Jasmine, la révolution.

 

 La vraie Jasmine c’est elle, Jasmine Trinca, et non pas Blue. La protégée de Nanni Moretti affiche de plus en plus de beauté, de force dans le regard, de variété dans son jeu. Dans Le caïman, réalisé par l’homme qui l’a lancée, on la croirait sortie d’un film des années quatre-vingt (presque un Rohmer !), peu confiante et portant des pulls trop larges. Puis elle s’est désinhibée dans L’Apollonide : Souvenirs de la maison close, entre autres, elle est ainsi pleine de ses expériences et de talent dans ce premier long-métrage de Valeria Golino. Même les cernes, une négligence toute travaillée certes, lui vont à merveille.

 Valeria Golino est une femme et elle filme pourtant Jasmine Trinca en train de faire l’amour : on voit ses seins, ses hanches, son plaisir même. Où va le monde ? Pfff… Bref, elle ne se prive pas de nous montrer ce dont elle a envie pour des raisons sexistes.
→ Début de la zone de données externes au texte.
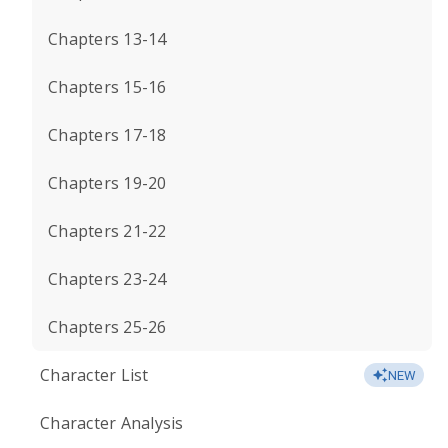
Chapters 13-14
Chapters 15-16
Chapters 17-18
Chapters 19-20
Chapters 21-22
Chapters 23-24
Chapters 25-26
Character List
NEW
Character Analysis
 Il s’agit ici de gérer la fin de vie à sa manière et d’échapper à la souffrance, de l’abréger. Une variante de Quelques heures de printemps de Stéphane Brizé sans passer par la case Suisse et sans Vincent Lindon. Le traitement est complètement différent, on a là un scénario avec des hauts et des bas, et non pas une ligne droite vers la mort, et plusieurs histoires se greffent autour de Jasmine Trinca, autour de son idéal, de son idée du bien. Elle se retrouve prise au piège et l’on est tourmenté avec elle. On prend le vent quand elle pédale et l’on nage avec elle lorsqu’elle se change les idées. Le rapport aux éléments est important, et l’on peut d’ailleurs souligner quelques maladresses dans l’utilisation du son au-dessus de l’eau qui disparaît quand on plonge façon Le grand bleu, c’est pour dire.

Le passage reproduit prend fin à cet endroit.